Besonders interessant zum Abschluss des Tages, war eine Studie, die die Intelligenz der aktuellen Voice-Assistenten untersuchte. Die Aussage der Firma, die diese Studie betrieb, war, dass die Hersteller solche Geräte ungern als Smart-Speaker bezeichnen (dann müssten sie auch nicht viel können) sondern sie wirklich als Assistenten positionieren. Die Studie wurde in Fragen mehrerer Kategorien aufgeteilt, die den Assistenten gestellt wurden. Hier wurde oft klar, dass es mit der Intelligenz, d.h. dem wirklichen Verständnis nicht weit hergeholt ist. So wird etwa die Frage danach, was mehr wiegt, eine Tonne Kohle oder eine Tonne Federn, korrekt beantwortet, die nach dem Vergleich einer Tonne Birnen und einer Tonne Äpfeln, dann nicht mehr. Das Gerät weiß also nicht, was eine Tonne ist, sondern wurde nur mit der allgemein geläufigen Juxfrage trainiert. Fazit war ganz klar, dass hier für die Hersteller noch jede Menge zu tun ist, bei Alexa zum Beispiel gerade im Paradeanwendungsfall, nämlich dem Einsatz in der Küche.

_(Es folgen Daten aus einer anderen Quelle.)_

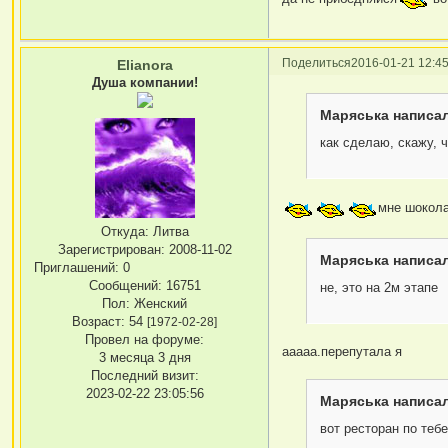
Поделиться
2016-01-21 12:45
Elianora
Душа компании!
Маряська написал
как сделаю, скажу, 
мне шокола
Откуда:
Литва
Зарегистрирован
: 2008-11-02
Маряська написал
Приглашений:
0
Сообщений:
16751
не, это на 2м этапе
Пол:
Женский
Возраст:
54
[1972-02-28]
Провел на форуме:
ааааа.перепутала я
3 месяца 3 дня
Последний визит:
2023-02-22 23:05:56
Маряська написал
вот ресторан по теб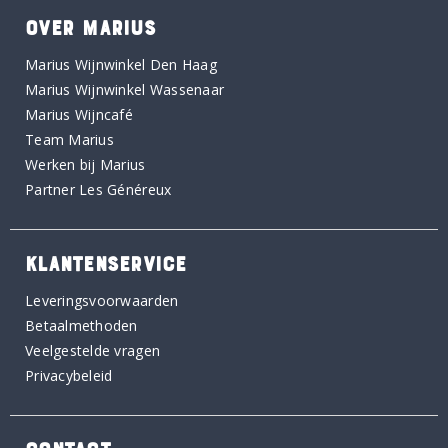
OVER MARIUS
Marius Wijnwinkel Den Haag
Marius Wijnwinkel Wassenaar
Marius Wijncafé
Team Marius
Werken bij Marius
Partner Les Généreux
KLANTENSERVICE
Leveringsvoorwaarden
Betaalmethoden
Veelgestelde vragen
Privacybeleid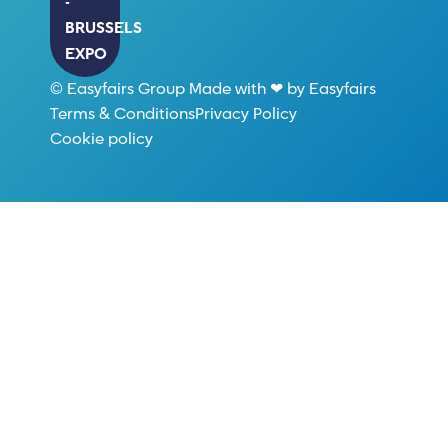
-
BRUSSELS
EXPO
© Easyfairs Group Made with ❤ by Easyfairs
Terms & Conditions
Privacy Policy
Cookie policy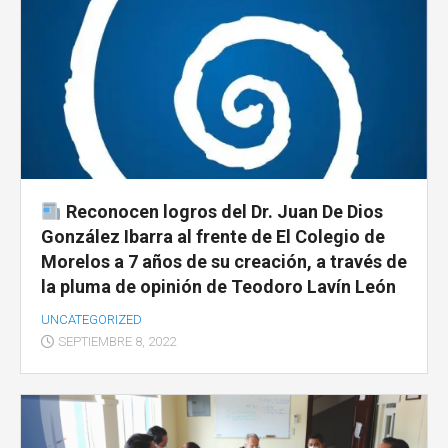
Reconocen logros del Dr. Juan De Dios
González Ibarra al frente de El Colegio de
Morelos a 7 años de su creación, a través de
la pluma de opinión de Teodoro Lavín León
UNCATEGORIZED
SEPTIEMBRE 8, 2022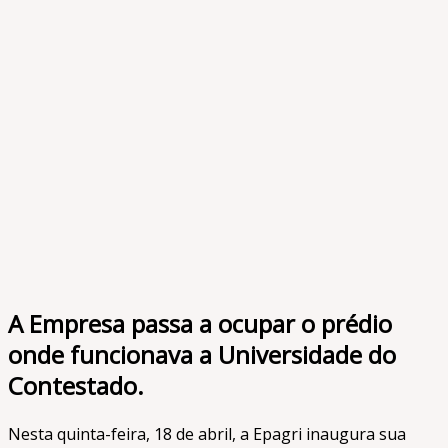
A Empresa passa a ocupar o prédio
onde funcionava a Universidade do
Contestado.
Nesta quinta-feira, 18 de abril, a Epagri inaugura sua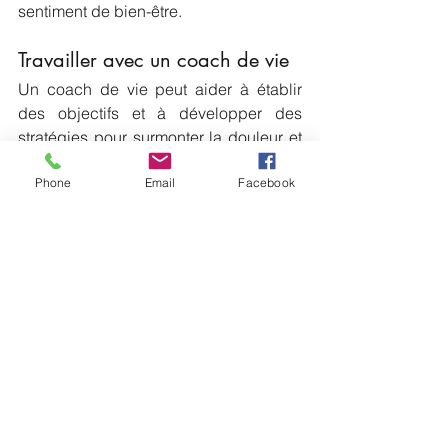
sentiment de bien-être.
Travailler avec un coach de vie
Un coach de vie peut aider à établir 
des objectifs et à développer des 
stratégies pour surmonter la douleur et 
trouver un nouveau sens à la vie après 
Phone
Email
Facebook
la perte du jumeau.
Explorer la spiritualité
Pour certains, l'exploration de la 
spiritualité peut apporter du réconfort et 
des réponses aux questions profondes 
sur la vie, la mort et l'existence. 
Méditation, prière, et connexion avec 
des enseignements spirituels peuvent 
être utiles.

Tag drei begann mit eine Zukunftsvision aus dem Hause Panasonic (ein weiterer Sponsor der Konferenz), in der Sprache nicht nur zur Bedienung zum Einsatz kommt, sondern – auch das ein Thema, das gelegentlich zum Anklang kam – sozusagen als Interface für den Menschen. Im Beispiel erkannte der intelligente Raumassistent, dass die Tochter des Hauses krank ist und veranlasste alles weitere von der Krankmeldung, über die Medikamentenbestellung, Anpassung des Raumklimas, Bestellung der Zutaten und Robokochen von Omas Hühnersuppe. Das mag alles noch weit hergeholt erscheinen, die Analyse von Wohlergehen und Stimmung von Menschen anhand der Stimme, ist allerdings keine Zukunftsmusik und wird bereits in Call-Centre-Systemen eingesetzt.

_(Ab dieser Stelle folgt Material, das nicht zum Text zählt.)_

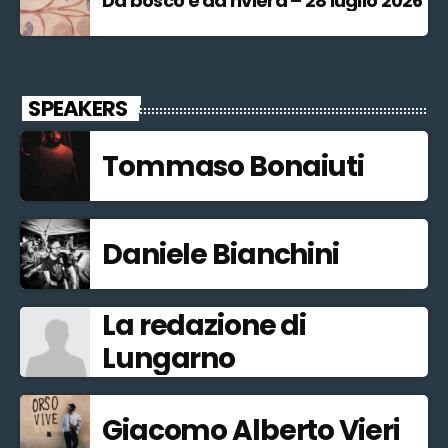
Da bosco e da riviera – 28 luglio 2026
SPEAKERS
Tommaso Bonaiuti
Daniele Bianchini
La redazione di
Lungarno
Giacomo Alberto Vieri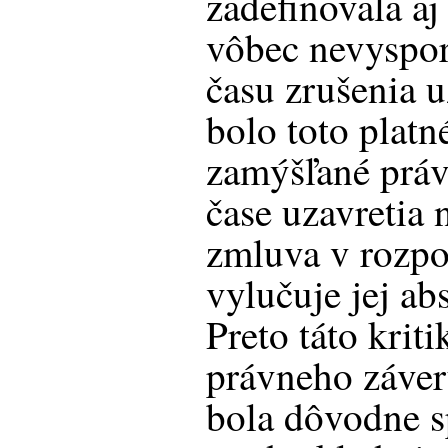
zadefinovala aj
vôbec nevyspor
času zrušenia u
bolo toto platn
zamýšľané práv
čase uzavretia
zmluva v rozpo
vylučuje jej ab
Preto táto krit
právneho záver
bola dôvodne s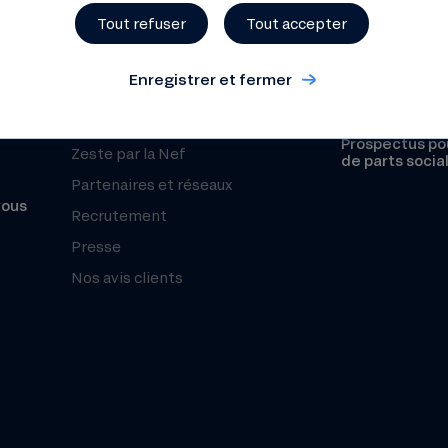
Tout refuser
Tout accepter
Histoire
Sécurité
Chiffres clés
Enregistrer et fermer
Fonds de Gara
Notre mesure d’impact
Le Club Nef
Prospectus pou
Zeste par la Nef
de parts socia
Partenaires et réseaux
vous
Recrutement
Presse
Nos avis clients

Außerordentlich interessant war ein Vortrag eines Wissenschaftlers über Sicherheitsrisiken von neuronalen Netzen. Während diese die Leistungsfähigkeit der künstlichen Intelligenz in den letzten Jahren deutlich nach vorne gebracht und die aktuelle Spracherkennung erst möglich gemacht haben, leiden sie darunter, dass es nicht wirklich zu verstehen ist, wie sie zu ihren Ergebnissen kommen. Der Vortragende sprach sogar davon, dass neuronale Netze im Prinzip nur Muster erkennen und eigentlich gar nichts verstehen.

Jetzt ist es möglich, gelernte Modelle so zu verwirren, dass diese ein Objekt als etwas vollkommen anderes klassifizieren, als es das eigentlich ist. Im Beispiel wurde ein Golden Retriever aus einem Foto als Guacamole identifiziert und das mit einer Wahrscheinlichkeit von 99%. Ein anderes – für den Menschen identisches Foto – wurde allerdings korrekt als Golden Retriever identifiziert. Möglich ist das dadurch, dass ein Ursprungsbild programmatisch minimal solange geändert wird, bis die gewünschte Klassifizierung herauskommt.

Dies ist auch im Bereich der Spracherkennung möglich, indem zum Beispiel Musik gespielt wird, in der das neuronale Netz Sprache erkennt, der Mensch aber nicht.

Ähnlich in ein etwas zurückhaltendes Horn blies ein weiterer Vortrag, der darauf abzog, den Menschen nicht zu vergessen, die Technik wenn möglich zurückzunehmen, weniger aufdringlich zu sein. Als Schlagworte wurden hier calm technology und anticipatory design genannt. Als einfaches Beispiel sei angeführt, dass eine Anweisung das Licht anzumachen, nicht gesondert mit einem „OK“ quittiert werden müsse; die Tatsache, dass das Licht angeht, reiche vollkommen als Bestätigung. Oder einen Schritt weiter – antizipatorisch – das Licht geht einfach in einer bestimmten Situation an (oder eben auch nicht, je nach Uhrzeit).

Der letzte Vortrag stellte kurz die Verbindung von Microsofts Cognitive Services und Voice-Assistenten dar, sozusagen als Tor in die weite Welt der KI-Dienste, die die Anwendung von Voice-Interfaces ins Unendliche erweitert.

Zusammengefasst haben wir viel gelernt und werden jede Menge in den Alltag mitnehmen und freuen uns darauf, die vielen Ideen in Kundenprojekten anzuwenden.